In one of my alternate lives, probably the same one in which I work as a chef-instructor teaching underprivileged youth how to establish and cook with things grown from community gardens, my holidays are magical perfection.
The tree sparkles (our tree skirt has a burn-mark in it from the year one of the bulbs got caught between it and the last quilt my mother made for us)
The house is redolent of pine and cedar (ours smells a lot like furry critters, all but one of whom is either an adopted rescue or a stray who found us)
Decorations are carefully hand-crafted from home-loomed wooly bits and pine cones gathered from our yard (we still have a lot of the cheap ornaments we bought our first Christmas together, when we were flat broke and neither of us had so much as a string of lights)
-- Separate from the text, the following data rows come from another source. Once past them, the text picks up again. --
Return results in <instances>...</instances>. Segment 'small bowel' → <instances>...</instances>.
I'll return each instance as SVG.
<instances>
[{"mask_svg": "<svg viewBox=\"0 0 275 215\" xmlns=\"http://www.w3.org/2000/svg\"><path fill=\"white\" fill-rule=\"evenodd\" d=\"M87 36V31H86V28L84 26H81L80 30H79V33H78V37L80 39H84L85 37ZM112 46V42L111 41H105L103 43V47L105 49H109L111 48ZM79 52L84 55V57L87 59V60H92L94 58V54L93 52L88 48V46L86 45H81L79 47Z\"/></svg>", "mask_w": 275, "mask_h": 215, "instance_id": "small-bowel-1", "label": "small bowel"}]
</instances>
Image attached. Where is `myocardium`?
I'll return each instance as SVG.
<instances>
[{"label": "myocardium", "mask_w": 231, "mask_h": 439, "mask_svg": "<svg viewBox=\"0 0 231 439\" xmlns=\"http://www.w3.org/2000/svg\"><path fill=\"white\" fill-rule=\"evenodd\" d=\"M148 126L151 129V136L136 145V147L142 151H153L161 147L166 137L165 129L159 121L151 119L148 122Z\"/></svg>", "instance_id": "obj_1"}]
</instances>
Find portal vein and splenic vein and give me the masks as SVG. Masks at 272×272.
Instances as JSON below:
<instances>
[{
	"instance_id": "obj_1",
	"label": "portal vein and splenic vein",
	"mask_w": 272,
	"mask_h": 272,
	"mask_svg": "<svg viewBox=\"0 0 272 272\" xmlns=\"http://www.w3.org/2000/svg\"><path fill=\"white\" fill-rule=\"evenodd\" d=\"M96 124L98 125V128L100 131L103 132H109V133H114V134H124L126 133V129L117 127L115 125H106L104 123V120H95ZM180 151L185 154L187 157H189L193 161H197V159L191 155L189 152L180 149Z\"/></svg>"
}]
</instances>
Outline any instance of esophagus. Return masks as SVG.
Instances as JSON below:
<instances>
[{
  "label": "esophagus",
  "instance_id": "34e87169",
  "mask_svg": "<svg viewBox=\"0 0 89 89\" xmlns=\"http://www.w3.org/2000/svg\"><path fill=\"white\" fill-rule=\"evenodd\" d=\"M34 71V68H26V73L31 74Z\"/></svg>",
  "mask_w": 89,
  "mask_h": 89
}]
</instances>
The perfect gift waits, beautifully wrapped under that sparkling tree (I'm a terrible shopper, just ask my spouse who, one year, received a rubber Richard Nixon shower-head cover, and for whom I am STILL trying to finish crocheting a lumpy, uneven scarf. I also can't wrap worth a darn which means that it must be elves who come in during the night and put my askew bows to rights)
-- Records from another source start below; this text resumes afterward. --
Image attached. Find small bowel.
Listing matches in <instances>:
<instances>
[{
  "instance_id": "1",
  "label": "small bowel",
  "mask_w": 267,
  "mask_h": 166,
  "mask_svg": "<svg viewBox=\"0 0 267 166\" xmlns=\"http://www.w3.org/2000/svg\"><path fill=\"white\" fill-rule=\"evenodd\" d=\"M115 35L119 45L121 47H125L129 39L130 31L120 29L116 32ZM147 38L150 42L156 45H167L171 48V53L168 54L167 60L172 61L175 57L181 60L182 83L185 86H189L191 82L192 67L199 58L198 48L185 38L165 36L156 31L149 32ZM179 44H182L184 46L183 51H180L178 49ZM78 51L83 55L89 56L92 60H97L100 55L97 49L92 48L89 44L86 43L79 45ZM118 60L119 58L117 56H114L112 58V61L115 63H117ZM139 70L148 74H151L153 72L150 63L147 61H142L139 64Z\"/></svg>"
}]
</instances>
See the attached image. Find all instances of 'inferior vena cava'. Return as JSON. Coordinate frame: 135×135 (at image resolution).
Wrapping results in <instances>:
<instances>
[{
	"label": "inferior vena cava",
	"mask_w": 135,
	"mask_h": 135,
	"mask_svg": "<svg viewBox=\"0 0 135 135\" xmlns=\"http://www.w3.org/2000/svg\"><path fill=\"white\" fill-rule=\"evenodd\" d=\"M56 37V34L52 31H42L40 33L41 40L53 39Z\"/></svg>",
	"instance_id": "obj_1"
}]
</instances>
I send cards with pictures of my child beautifully posed, his hair combed neatly, his clothes matching (one year, we sent cards with a picture of him holding his shirt up to show us that he'd drawn a ginormous smiley face on his belly. With a green Sharpie.)
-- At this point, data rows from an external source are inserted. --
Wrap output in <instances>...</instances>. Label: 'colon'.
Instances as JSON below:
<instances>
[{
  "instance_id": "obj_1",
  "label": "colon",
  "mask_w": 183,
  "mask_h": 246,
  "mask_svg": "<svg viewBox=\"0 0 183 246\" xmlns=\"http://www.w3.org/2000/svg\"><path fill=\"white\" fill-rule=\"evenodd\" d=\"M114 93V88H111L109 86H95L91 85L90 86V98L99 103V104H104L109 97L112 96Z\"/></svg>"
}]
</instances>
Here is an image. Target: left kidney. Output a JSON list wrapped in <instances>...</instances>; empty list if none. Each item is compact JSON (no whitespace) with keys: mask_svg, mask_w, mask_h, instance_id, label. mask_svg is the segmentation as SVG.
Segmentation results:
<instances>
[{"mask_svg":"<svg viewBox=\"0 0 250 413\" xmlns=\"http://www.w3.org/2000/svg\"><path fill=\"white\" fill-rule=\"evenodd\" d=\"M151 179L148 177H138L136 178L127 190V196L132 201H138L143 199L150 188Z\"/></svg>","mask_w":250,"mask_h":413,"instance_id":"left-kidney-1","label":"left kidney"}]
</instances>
Plates of beautifully hand-crafted cookies decorate the table (every year, I make a recipe from CDs grandmother. She lived to the age of 102, and somehow I was the recipient of a recipe that has been handed down for multiple generations. Once the very soft, very sticky dough is mixed, it has to sit in the refrigerator for 2 weeks before I can carefully roll it out on her old cookie board, and cut them out with the even older baking soda tin that she used for all of the decades that she was the designated cookie maker. Every year, I kvetch throughout the process)
Everything in the world glows during this season in that alternate life (one more extension cord and all of the front-yard lights should be good)
But in this life? Well. It would seem that I am imperfect. My holiday visions fall flat, go awry, make me sad, tired, angry, and stressed out. What I want and what I end up with are never the same; the results never quite good enough. And now I wonder, for whom?
They're good enough for my spouse, whose holiday is complete when he tastes the first lebkuchen.
They're good enough for my son, who is happiest when we're cuddled up on the couch watching Christmas movies.
They're good enough for the pets, who have a warm home and plenty to eat.
They're good enough for the friends and family who ask only for a few quiet minutes together to reflect, to laugh, to be content in each other's company.
It seems that I'm the only one unhappy with this arrangement; the only one who can't see perfection in the imperfect, the only one who doesn't understand the concept of good enough.
This, I think, will be my gift to myself this year: the pursuit of imperfection, and a reminder that time spent together is well-spent even when the cookies are burned, the tree is leaning sideways, and there is fur in the corners of our warm and happy rooms.